The league has tried to extend what it claims are legitimate counteroffers, most recently Monday's proposal - a 76-game season with players offered 75 percent of their prorated salaries, plus some other concessions - but the union continues to say it will not accept any proposal that reduces salaries beyond the already-agreed-to amount.
To date, there has been little indication either side is willing to move toward the other in any kind of meaningful way. Both parties appear to be digging in and refusing to give up ground.
Why? Because they've been gearing up for this fight for two years. And now they think they can wage it under these unexpected circumstances.
Here's the problem: They can't solve baseball's larger economic problem, not right now. Not unless they're willing to tear up the current CBA and start all over, something that's never been done before.
Besides, how far are the players willing to take this? If they refuse to play this season, are they suddenly going to agree to report next spring and be content with the system as it currently stands? It's not outrageous to suggest they could just continue the fight and sit out the start of the 2021 season as well, especially if owners try to claim they have to cut back on payroll after losing billions of dollars in 2020.
Which isn't to say the owners are right and the players are wrong. The players have a legitimate, compelling argument. They just risk taking the lion's share of the blame if it's portrayed as though they're refusing to play after the owners offered them a 2020 season.
The players, for whatever reason, have never been great at messaging when it comes to labor disputes. Fans seem more inclined to side with owners, which doesn't make a lot of sense considering how much wealthier the owners are and how they often treat the players as assets, not human beings.
But fans view these disputes as: "The players are so greedy that they can't accept playing for only a few million dollars, all while average Joes in this country are out of work and struggling to make ends meet!"
The onus is on the players to make a better public case for themselves, to explain that this isn't about the $20 million-a-year stars but the rank-and-file players who are still trying to make - and then stay on - a big league roster.
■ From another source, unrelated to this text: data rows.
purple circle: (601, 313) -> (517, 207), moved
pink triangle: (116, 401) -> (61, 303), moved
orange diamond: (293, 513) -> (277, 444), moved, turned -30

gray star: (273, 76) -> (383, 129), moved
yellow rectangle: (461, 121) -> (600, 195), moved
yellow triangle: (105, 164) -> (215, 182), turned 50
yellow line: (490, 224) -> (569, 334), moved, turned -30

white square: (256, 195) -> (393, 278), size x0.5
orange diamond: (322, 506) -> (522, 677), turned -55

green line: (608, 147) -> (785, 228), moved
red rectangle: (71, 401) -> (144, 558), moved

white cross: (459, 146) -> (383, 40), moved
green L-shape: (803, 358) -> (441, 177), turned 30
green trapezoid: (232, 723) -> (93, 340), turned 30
The guys whose career earnings might never top $500,000. They need to refashion this dispute as not between players and owners but between employees and management, and not so much about money as it is about working conditions and fair treatment. Fans might just find some sympathy for them if they can frame their case in a more sympathetic manner.
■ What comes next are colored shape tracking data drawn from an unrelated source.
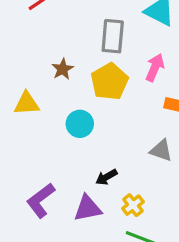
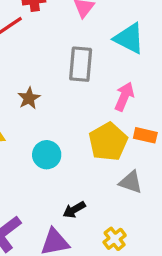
yellow pentagon: (110, 82) -> (108, 142), moved
yellow cross: (133, 205) -> (115, 239), moved

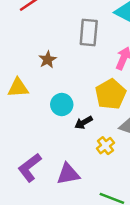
black arrow: (74, 210) -> (84, 123), moved
yellow cross: (115, 239) -> (105, 146), moved

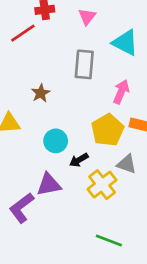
yellow cross: (105, 146) -> (102, 185), size x1.5
purple triangle: (68, 174) -> (49, 185), moved

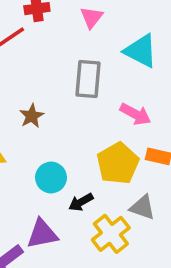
pink arrow: (121, 92) -> (135, 114), turned 95

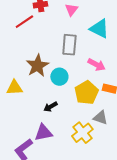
brown star: (32, 116) -> (37, 66), size x1.6
cyan circle: (51, 178) -> (59, 77), moved
black arrow: (81, 202) -> (50, 107), moved

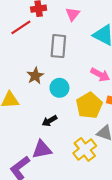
gray rectangle: (69, 45) -> (58, 46), moved
brown star: (37, 66) -> (35, 76), size x0.7

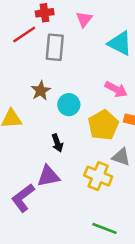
gray rectangle: (58, 46) -> (55, 47), moved
black arrow: (50, 121) -> (57, 143), turned -80
yellow cross: (85, 149) -> (98, 176), turned -30

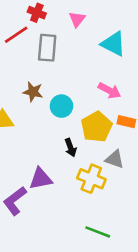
red cross: (45, 13) -> (37, 13), turned 30
brown star: (41, 91) -> (33, 92), turned -30
black arrow: (57, 143) -> (71, 148), moved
In the meantime, it's long past time for both sides to start making real concessions in an attempt to find a middle ground that allows the season to begin. This can't be about winning the larger fight. This has to be about finding a temporary truce to avoid disaster and push the larger fight down the road a bit until it can be waged for real. Both sides have to be willing to lose more money than they want this year. There's no way around that.
The reckoning does need to come eventually, though. The players and owners need to acknowledge the sport's economic system can't continue down this same path. Major changes are needed for the long-term health of the game.
But that battle can't be waged until 2021. Right now, everyone needs to be focused on a compromise that makes the 2020 season reality before it's too late.